Step 3 — Configure the Site

Everything in this step must be done before running setup.sh. Skipping any item will either cause setup to fail or result in a deployment with incorrect site configuration that is hard to fix after the fact.

3a. Set Required Environment Variables

$
export KUBECONFIG=/path/to/kubeconfig          # your cluster kubeconfig
$
export REGISTRY_PULL_SECRET=<pull-secret-or-api-key>  # your registry pull credential
$
export NCX_IMAGE_REGISTRY=my-registry.example.com/ncx  # base registry for all NCX images
$
export NCX_CORE_IMAGE_TAG=<ncx-core-image-tag>  # e.g. v2025.12.30-rc1
$
export NCX_REST_IMAGE_TAG=<ncx-rest-image-tag>      # e.g. v1.0.4

NCX_IMAGE_REGISTRY is used for both NCX Core (<registry>/nvmetal-carbide) and NCX REST (<registry>/carbide-rest-*). Push all images to this registry before running setup.

Obtain an NGC API key at ngc.nvidia.com → API Keys → Generate Personal Key.

3b. Set your Site Name

Open helm-prereqs/values.yaml and change siteName from the placeholder to your actual site identifier:

1
siteName: "mysite"   # ← replace "TMP_SITE" with your site name (e.g. "examplesite", "prod-us-east")

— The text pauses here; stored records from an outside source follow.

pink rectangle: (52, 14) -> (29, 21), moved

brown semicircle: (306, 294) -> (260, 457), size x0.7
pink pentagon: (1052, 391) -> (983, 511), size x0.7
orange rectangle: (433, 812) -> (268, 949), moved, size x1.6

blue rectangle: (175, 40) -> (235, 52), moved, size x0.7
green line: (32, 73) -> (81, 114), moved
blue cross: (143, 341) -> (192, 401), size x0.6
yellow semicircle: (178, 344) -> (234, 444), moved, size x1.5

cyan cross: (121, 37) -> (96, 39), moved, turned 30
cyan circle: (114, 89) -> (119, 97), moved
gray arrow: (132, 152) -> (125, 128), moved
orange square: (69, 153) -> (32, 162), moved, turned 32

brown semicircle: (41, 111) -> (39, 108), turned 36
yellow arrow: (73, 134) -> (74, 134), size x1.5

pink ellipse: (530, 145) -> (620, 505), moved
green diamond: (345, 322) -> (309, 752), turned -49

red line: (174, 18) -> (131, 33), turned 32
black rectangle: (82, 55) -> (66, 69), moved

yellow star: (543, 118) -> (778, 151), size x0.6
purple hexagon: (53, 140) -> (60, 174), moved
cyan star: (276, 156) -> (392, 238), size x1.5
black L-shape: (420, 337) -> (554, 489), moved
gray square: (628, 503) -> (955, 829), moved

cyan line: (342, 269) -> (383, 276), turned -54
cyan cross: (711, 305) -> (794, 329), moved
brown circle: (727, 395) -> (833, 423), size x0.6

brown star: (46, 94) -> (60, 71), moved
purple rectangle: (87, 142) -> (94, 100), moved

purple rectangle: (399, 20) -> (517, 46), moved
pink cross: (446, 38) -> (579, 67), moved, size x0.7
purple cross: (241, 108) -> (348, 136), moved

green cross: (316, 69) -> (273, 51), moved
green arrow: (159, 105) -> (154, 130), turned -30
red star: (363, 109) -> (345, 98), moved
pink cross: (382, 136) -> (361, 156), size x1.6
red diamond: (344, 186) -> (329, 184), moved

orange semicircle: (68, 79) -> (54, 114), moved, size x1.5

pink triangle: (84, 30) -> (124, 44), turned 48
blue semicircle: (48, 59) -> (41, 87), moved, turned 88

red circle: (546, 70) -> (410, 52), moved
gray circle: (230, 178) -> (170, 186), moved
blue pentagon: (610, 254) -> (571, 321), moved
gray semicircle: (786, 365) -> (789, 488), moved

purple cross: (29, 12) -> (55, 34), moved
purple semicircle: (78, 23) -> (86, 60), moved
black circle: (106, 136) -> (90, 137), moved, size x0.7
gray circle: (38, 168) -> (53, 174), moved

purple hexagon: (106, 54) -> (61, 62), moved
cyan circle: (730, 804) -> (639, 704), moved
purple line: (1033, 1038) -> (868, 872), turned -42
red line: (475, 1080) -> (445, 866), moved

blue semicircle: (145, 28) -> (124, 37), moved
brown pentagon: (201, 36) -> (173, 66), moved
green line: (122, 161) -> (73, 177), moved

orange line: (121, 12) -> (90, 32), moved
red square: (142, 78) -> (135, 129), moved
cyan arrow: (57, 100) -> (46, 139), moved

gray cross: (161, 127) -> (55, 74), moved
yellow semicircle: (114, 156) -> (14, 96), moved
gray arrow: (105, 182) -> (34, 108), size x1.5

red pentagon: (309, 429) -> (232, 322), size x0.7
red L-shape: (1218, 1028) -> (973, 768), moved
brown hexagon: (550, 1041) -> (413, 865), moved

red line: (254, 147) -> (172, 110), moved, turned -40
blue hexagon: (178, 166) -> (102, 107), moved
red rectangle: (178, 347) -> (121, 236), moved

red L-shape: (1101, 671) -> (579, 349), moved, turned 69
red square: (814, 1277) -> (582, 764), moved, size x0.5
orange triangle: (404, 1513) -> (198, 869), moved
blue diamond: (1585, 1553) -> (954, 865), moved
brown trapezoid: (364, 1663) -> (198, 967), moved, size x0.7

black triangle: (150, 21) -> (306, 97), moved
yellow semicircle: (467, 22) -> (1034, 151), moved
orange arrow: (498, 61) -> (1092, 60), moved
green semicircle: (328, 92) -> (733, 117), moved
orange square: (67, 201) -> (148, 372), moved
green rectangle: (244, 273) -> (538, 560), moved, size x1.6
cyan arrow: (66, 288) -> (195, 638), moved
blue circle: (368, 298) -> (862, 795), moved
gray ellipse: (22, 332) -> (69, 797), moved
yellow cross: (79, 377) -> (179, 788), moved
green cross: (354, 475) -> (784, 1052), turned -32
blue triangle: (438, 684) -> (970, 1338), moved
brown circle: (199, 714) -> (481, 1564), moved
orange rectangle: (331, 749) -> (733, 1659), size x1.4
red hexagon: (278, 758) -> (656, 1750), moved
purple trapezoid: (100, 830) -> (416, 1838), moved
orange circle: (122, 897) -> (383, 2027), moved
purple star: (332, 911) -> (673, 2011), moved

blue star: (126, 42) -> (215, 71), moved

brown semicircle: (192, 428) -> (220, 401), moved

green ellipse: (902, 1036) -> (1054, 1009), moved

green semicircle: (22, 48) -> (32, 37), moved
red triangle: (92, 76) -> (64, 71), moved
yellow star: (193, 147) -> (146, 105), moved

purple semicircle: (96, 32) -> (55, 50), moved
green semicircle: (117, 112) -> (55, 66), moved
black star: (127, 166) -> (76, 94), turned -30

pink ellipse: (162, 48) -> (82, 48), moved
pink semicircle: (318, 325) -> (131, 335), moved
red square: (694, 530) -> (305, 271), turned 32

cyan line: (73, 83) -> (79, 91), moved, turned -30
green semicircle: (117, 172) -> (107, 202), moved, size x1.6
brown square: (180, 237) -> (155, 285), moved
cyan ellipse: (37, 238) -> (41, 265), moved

This value is injected into every postgres pod as the TMP_SITE environment variable. It must match the sitename in the NCX Core siteConfig block below.

To tune PostgreSQL resources for your node capacity (the defaults are conservative for dev), edit the following values:

1
postgresql:
2
  instances: 3
3
  volumeSize: "10Gi"
4
  resources:
5
    limits:
6
      cpu: "4"
7
      memory: "4Gi"
8
    requests:
9
      cpu: "500m"
10
      memory: "1Gi"

3c. Configure NCX Core Site Deployment

Open helm-prereqs/values/ncx-core.yaml and update the following values:

• API hostname: The external DNS name for the Infra Controller Core API:

  1
  carbide-api:
  2
    hostname: "carbide.mysite.example.com"   # ← must resolve to your cluster's ingress/LB

• siteConfig TOML block: The site identity, network topology, and resource pools. These fields are most likely to differ per site:

  Field	What to set
  sitename	Short identifier matching siteName in values.yaml
  initial_domain_name	Base DNS domain for the site (e.g. mysite.example.com)
  dhcp_servers	List of DHCP server IPs reachable from bare-metal hosts, or []
  site_fabric_prefixes	CIDRs that are part of the site fabric (instance-to-instance traffic)
  deny_prefixes	CIDRs instances must not reach (OOB, control plane, management)
  [pools.lo-ip] ranges	Loopback IP range allocated to bare-metal hosts
  [pools.vlan-id] ranges	VLAN ID allocation range
  [pools.vni] ranges	VXLAN Network Identifier range
  [networks.admin]	Admin network CIDR, gateway, and MTU
  [networks.<underlay>]	Underlay data-plane network(s) — one block per L3 segment

All fields are documented with inline comments in the file.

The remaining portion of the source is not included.